Dear Leonard Cohen,
Standing outside your door, I felt the weight of your absence like a familiar ache—steady, quiet, and unyielding. You had a way of reaching into parts of me I didn’t even know were there, offering an understanding that made me feel seen, even in my most hidden places. In your words, in your voice, I found a language for my struggles, my hopes, and all the quiet doubts I carry. You showed me that to be human is to embrace the contradictions of joy and sorrow, of faith and despair, and to do it with grace.


You gave me more than songs or poems; you gave a part of yourself, and through that gift, you taught me to hold myself with a little more compassion, a little more understanding. Your work is a lifeline, a reminder that even the darkest hours are worth bearing if I can find something true in them. You don’t soften the truth, but you make it bearable, showing me that my wounds and triumphs are equally worthy of song.
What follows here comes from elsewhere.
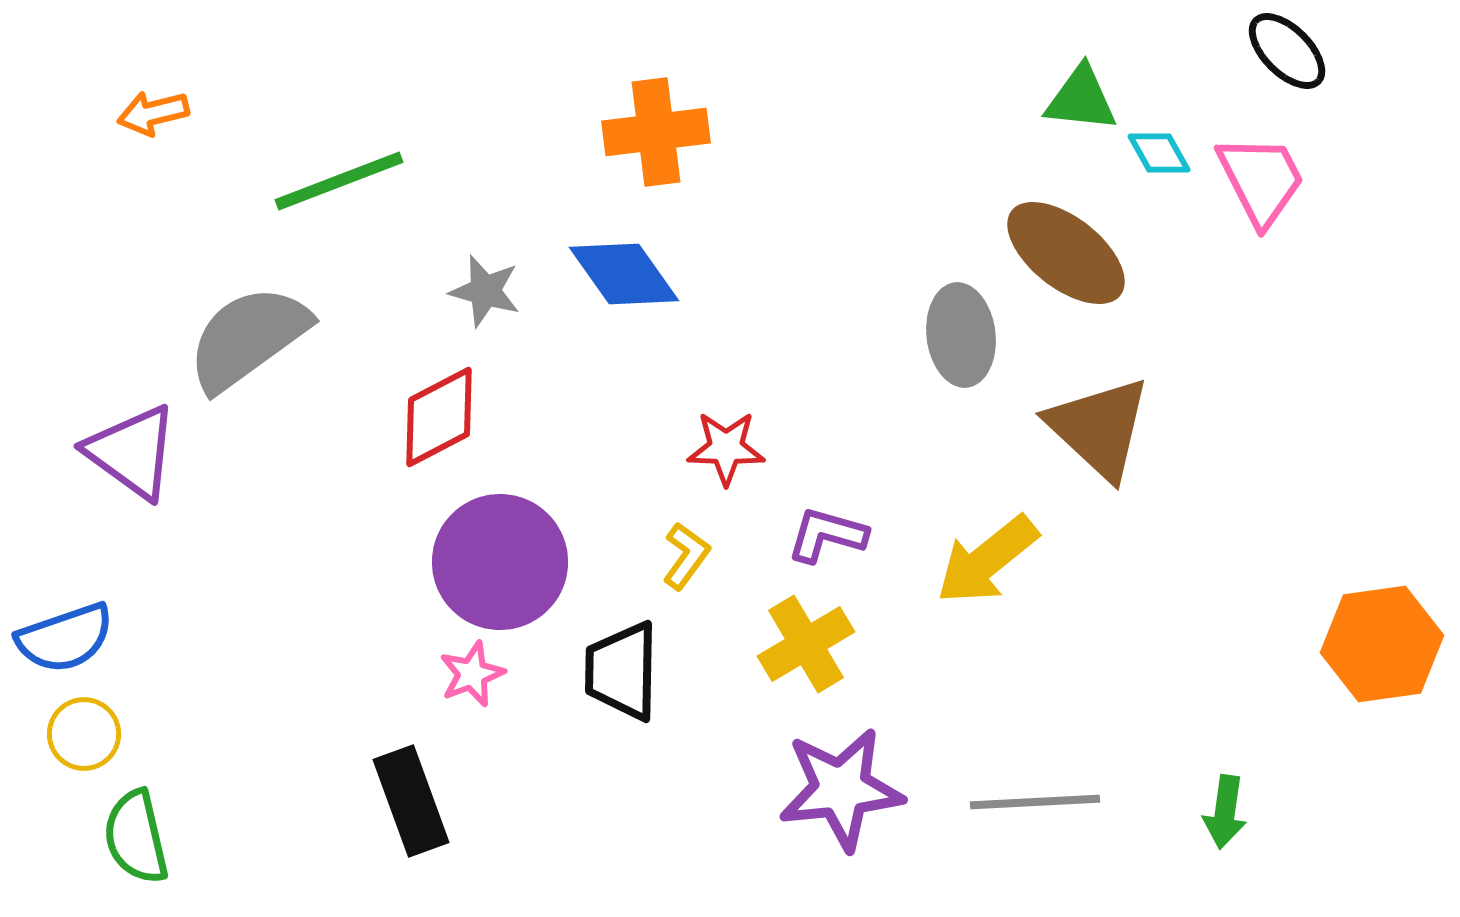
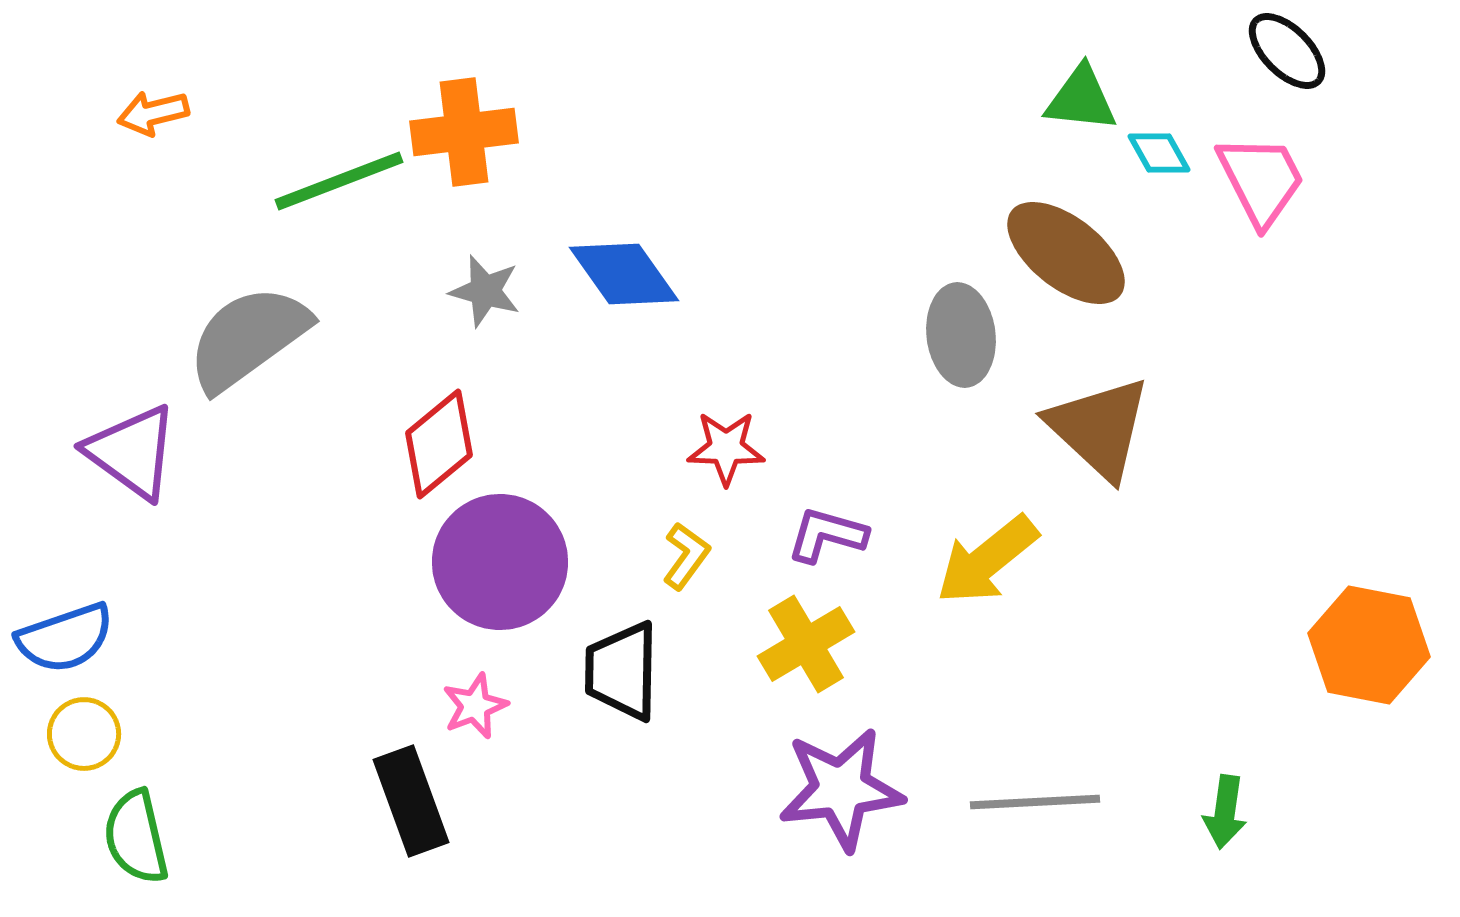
orange cross: moved 192 px left
red diamond: moved 27 px down; rotated 12 degrees counterclockwise
orange hexagon: moved 13 px left, 1 px down; rotated 19 degrees clockwise
pink star: moved 3 px right, 32 px down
Outside the place you once called home, there’s a strange comfort, as if some part of you is still here, watching over those of us who found pieces of ourselves in your words. Your presence, your honesty, lingers in the air, quiet and powerful. You taught me to see life clearly, to accept its rough edges, and somehow still find beauty in it.
Thank you for sharing that truth, for revealing what most of us keep hidden. I carry it now, quietly—an ember I won’t let fade. Somehow, you made the world feel a little less lonely, as if even its roughest edges held a strange, honest beauty. I am grateful, more than words can say, to have seen the world, even for a moment, as you did.